**Work instructions:** Find the line that contains "Identify the location of Related Pages.". Repeat that line and all lines following it, exactly, through the end of the listing below.
+===+
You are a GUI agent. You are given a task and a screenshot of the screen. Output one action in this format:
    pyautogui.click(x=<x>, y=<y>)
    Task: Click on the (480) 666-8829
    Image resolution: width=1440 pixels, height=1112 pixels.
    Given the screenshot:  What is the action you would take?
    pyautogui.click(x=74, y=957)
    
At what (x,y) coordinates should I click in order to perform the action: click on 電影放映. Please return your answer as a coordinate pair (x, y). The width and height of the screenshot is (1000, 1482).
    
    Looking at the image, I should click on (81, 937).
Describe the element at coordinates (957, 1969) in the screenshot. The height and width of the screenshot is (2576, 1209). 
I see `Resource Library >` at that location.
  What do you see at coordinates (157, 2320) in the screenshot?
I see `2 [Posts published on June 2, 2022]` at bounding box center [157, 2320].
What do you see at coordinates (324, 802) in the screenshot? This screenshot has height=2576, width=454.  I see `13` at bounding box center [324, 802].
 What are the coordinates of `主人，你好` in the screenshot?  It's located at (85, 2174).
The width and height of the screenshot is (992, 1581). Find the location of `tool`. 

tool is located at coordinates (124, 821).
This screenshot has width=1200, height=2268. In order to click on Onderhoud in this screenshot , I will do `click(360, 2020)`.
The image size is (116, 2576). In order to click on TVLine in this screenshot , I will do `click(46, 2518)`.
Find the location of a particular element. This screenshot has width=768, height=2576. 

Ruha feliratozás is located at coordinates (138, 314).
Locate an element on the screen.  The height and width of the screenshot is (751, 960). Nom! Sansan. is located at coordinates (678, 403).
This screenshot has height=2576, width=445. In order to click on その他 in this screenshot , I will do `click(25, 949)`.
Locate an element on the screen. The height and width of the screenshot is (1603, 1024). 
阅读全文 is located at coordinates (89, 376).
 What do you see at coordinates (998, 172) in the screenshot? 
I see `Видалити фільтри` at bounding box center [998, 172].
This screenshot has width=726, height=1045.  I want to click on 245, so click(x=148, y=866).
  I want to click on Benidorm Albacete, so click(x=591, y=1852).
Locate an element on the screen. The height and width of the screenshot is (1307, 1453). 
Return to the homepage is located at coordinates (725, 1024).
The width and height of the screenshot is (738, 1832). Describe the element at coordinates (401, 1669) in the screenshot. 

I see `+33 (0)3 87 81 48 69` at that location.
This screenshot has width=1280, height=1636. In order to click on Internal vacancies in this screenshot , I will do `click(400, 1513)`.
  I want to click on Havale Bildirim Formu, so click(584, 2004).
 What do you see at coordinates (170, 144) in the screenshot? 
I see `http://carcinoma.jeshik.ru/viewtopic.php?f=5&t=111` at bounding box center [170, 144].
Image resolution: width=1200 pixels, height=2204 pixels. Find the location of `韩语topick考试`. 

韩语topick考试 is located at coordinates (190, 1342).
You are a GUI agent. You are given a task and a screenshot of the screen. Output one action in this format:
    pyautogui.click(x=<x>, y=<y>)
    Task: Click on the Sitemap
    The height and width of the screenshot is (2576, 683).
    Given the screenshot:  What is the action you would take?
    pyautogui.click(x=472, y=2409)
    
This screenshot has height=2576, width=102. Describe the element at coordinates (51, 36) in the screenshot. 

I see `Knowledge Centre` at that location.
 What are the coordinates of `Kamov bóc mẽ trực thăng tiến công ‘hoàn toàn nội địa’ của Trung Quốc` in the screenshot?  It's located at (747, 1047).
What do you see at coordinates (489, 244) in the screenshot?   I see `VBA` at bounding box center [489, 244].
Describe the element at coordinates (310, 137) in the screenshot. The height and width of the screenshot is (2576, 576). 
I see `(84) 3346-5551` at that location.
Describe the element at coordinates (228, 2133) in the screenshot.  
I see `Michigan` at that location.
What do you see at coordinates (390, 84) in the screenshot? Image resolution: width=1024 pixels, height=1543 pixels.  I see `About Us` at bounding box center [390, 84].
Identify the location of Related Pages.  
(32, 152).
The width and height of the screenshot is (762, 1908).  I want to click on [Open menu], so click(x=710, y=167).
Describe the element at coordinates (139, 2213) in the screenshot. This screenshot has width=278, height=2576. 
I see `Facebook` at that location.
+===+
**Exercise solution:**
Identify the location of Related Pages.  
(32, 152).
The width and height of the screenshot is (762, 1908).  I want to click on [Open menu], so click(x=710, y=167).
Describe the element at coordinates (139, 2213) in the screenshot. This screenshot has width=278, height=2576. 
I see `Facebook` at that location.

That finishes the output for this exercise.